Islam Dan Kultur Maritim

Prof Dr Nasaruddin Umar MA, Guru Besar Ilmu Tafsir Fakultas Ushuluddin UIN Syarif Hidayatullah Jakarta, Imam Besar Masjid Istiqlal

Hampir semua agama berawal dan dibesarkan di negeri daratan (continental state) seperti Hindu, Budha, Khonghucu, Yahudi, Nasrani, dan tidak terkecuali Islam. Sudah barang tentu kitab-kitab suci agama-agama tersebut difahami berdasarkan alam bawah sadar masyarakat yang berkultur maritim (continental cultures).

Persoalannya ialah semua agama diturunkan untuk manusia secara keseluruhan tanpa membedakan jenis kelamin, etnik, warna kulit, kewarganegaraan, termasuk kultur. Setiap etnik memiliki hak-hak kultural (cultural right). Jika pada masyarakat kontinental memiliki cultural right untuk menafsirkan kitab suci, maka masyarakat yang berbudaya kelautan (maritime cultures) juga memiliki hak-haknya untuk menafsirkan kitab suci menurut kondisi obyektifnya masing-masing.

Secara sosio-antropologis, kita bisa memetakan perbedaan cara pandang (world views) dan kosmologi antara masyarakat continental dan masyarakat maritime. Masyarakat continental sering dicirikan dengan sebuah masyarakat yang memiliki lapis-lapis masyarakat (social stratifications) yang beragam. Anggota masyarakatnya memiliki kelas-kelas sosial (social structure) yang bertingkat-tingkat. Semakin tinggi kelas suatu kelompok, semakin banyak mereka memiliki hak-hak privacy dan privilege.
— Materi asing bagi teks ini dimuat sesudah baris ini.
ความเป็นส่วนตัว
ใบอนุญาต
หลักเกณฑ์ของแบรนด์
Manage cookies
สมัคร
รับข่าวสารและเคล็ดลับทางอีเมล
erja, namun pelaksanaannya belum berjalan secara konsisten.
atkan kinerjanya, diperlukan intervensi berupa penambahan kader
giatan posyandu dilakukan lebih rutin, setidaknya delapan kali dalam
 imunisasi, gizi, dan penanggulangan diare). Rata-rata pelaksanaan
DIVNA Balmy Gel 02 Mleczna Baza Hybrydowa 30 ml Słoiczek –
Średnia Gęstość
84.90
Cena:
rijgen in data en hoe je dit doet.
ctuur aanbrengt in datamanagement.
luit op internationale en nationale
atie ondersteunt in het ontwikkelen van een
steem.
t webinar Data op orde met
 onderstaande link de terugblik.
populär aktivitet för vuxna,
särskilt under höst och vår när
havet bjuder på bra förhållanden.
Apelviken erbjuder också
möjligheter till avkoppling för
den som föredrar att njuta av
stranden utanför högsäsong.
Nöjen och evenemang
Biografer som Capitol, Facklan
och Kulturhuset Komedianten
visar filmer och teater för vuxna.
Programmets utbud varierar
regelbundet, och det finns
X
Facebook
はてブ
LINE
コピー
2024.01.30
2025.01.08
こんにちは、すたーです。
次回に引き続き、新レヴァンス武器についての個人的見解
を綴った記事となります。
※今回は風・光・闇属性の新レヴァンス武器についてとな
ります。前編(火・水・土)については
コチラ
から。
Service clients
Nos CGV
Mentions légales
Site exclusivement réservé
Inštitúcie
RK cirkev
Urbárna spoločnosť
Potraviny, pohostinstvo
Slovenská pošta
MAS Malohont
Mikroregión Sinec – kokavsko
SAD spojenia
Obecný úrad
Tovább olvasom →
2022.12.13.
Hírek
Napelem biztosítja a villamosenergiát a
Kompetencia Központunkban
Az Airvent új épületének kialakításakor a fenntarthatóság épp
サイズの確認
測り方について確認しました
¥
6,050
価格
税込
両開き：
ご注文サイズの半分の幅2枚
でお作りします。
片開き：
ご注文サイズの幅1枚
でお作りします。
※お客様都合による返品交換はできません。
Elit-elit masyarakat continental dalam lintasan sejarah sering dicirikan sebagai ‘tuan tanah’, memiliki peluang politik lebih besar untuk menguasai masyarakat, dan sering dijadikan sebagai referensi di dalam masyarakat dalam berbagai negeri.
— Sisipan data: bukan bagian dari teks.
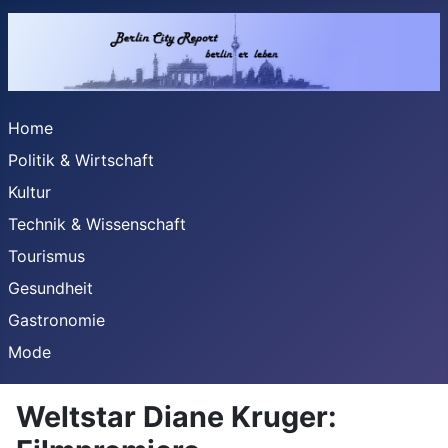
Home
Politik & Wirtschaft
Kultur
Technik & Wissenschaft
Tourismus
Gesundheit
Gastronomie
Mode
Weltstar Diane Kruger: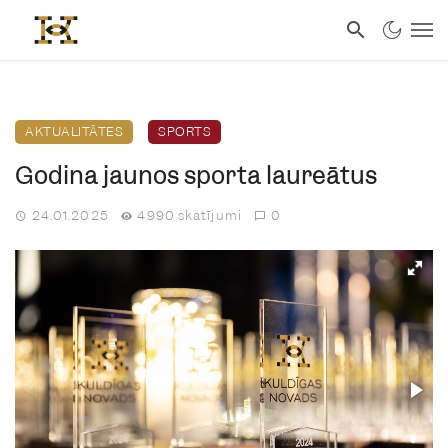
AKTUALITĀTES
SPORTS
Godina jaunos sporta laureātus
24.01.2025
4990 skatījumi
0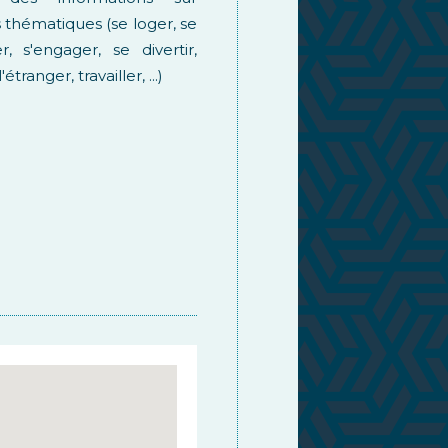
s thématiques (se loger, se
r, s'engager, se divertir,
'étranger, travailler, ...)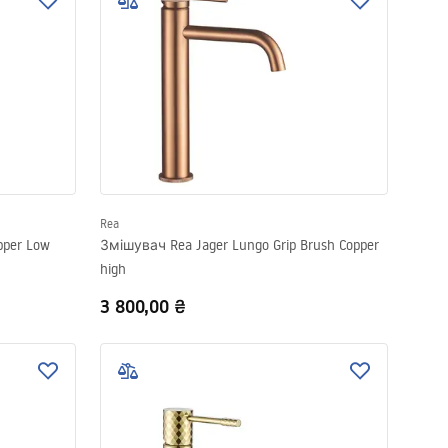
Rea
pper Low
Змішувач Rea Jager Lungo Grip Brush Copper
high
3 800,00 ₴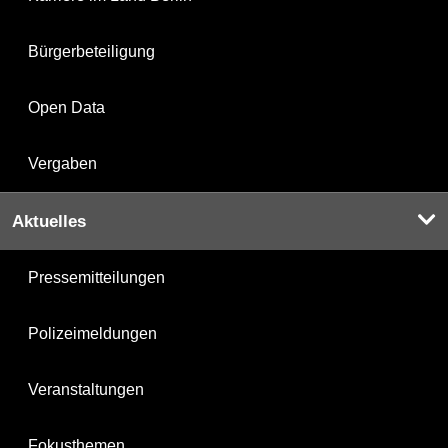
Bürgerbeteiligung
Open Data
Vergaben
Aktuelles
Pressemitteilungen
Polizeimeldungen
Veranstaltungen
Fokusthemen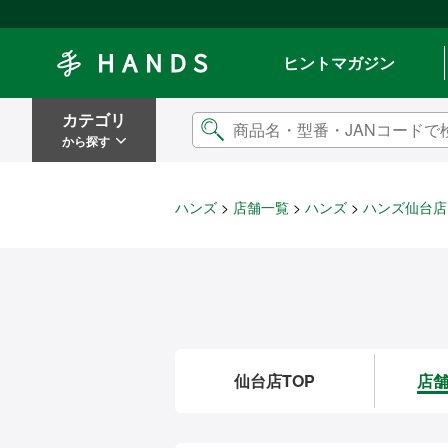
Hands ハンズ
ヒントマガジン
カテゴリ
から探す
ハンズ
店舗一覧
ハンズ
ハンズ仙台店
仙台店TOP
店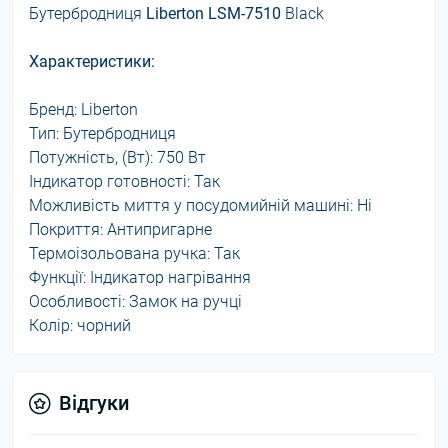
Бутербродниця
Liberton LSM-7510
Black
Характеристики:
Бренд: Liberton
Тип: Бутербродниця
Потужність, (Вт): 750 Вт
Індикатор готовності: Так
Можливість миття у посудомийній машині: Ні
Покриття: Антипригарне
Термоізольована ручка: Так
Функції: Індикатор нагрівання
Особливості: Замок на ручці
Колір: чорний
Відгуки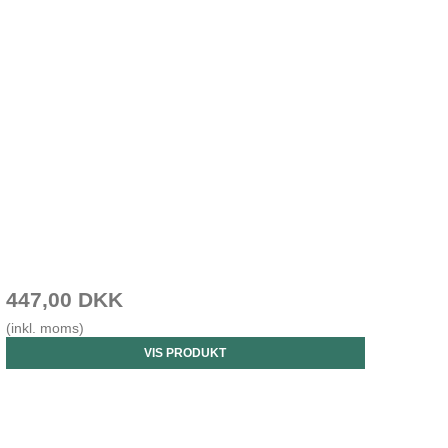
447,00 DKK
(inkl. moms)
VIS PRODUKT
Masyarakat maritim juga memiliki world views dan kosmologi tersediri juga sering dicirikan dengan sifat dan karakternya yang lebih terbuka, egalitarian, dengan stratifikasi dan struktur masyarakat yang sederhana. Alamnya berupa pulau yang bentangan pantainya sangat panjang membuatnya lebih terbuka dan lebih gampang menerima perbedaan.

Filosopi masyarakat maritim pantai adalah milik bersama. Siapapun berhak menambakkan perahu di pantai manapun. Dengan demikian wajar kalau masyarakatnya lebih bersifat egaliter, akomodatif, adaptatif, tolerans, bertenggang rasa, dan ramah. Karakter seperti ini tidak mudah ditemukan di negeri continental seperti di Kawasan Timur Tengah.
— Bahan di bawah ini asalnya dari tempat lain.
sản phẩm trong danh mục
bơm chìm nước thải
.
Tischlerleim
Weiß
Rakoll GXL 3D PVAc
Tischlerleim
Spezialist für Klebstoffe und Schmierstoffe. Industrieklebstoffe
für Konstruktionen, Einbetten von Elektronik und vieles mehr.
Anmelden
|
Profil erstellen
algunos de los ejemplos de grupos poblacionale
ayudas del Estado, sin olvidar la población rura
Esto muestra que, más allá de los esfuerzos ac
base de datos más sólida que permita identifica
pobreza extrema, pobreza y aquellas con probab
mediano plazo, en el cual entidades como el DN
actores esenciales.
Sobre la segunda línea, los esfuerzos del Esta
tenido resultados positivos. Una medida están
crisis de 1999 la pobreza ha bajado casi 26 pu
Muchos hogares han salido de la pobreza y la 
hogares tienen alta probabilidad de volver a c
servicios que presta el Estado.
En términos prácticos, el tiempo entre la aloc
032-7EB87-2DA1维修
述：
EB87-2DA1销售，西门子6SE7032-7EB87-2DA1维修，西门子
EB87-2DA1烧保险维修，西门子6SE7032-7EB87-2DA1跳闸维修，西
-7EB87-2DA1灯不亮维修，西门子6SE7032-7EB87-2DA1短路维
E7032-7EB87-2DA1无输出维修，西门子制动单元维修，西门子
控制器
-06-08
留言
Agaknya inilah rahasianya, mengapa Tuhan menurunkan hampir semua agama di dalam masyarakat continental, terutama agama-agama besar seperti Hindu, Budha, Yahudi Kristen, Khonghucu, dan Islam.

Demikian pula semua Nabi dan Rasul-Nya diturunkan di negeri continental. Tidak pernah dikenal ada Nabi atau Rasul turun di negeri maritime. Mungkin rahasianya antara lain, justru tantangan dunia kemanusiaan itu pada umumnya datang dari masyarakat continental. Sikap ketidakadilan, diskriminasi, dan penindasan lebih banyak melekat pada masyarakat continental ketimbang masyarakat maritim.

Dalam masyarakat maritim seperti di kawasan Nusantara, Tuhan tidak perlu menurunkan wahyu, Nabi, dan atau Rasul di sana karena basic karakternya sudah lebih soft. Cukup Ia mengutus Wali Songo, maka masyarakat Nusantara sudah bisa menjadi muslim/muslimah yang baik. Begitu mudah Wali Songo mengislamkan wilayah Nusantara. Tidak perlu melalui peperangan dan ketegangan. Kemudahan penduduk memelauk agama Islam karena nilai-nilai Islam dianggap bukan ‘benda asing’ tetapi sudah inherent di dalam diri dan kepribadian bangsanya.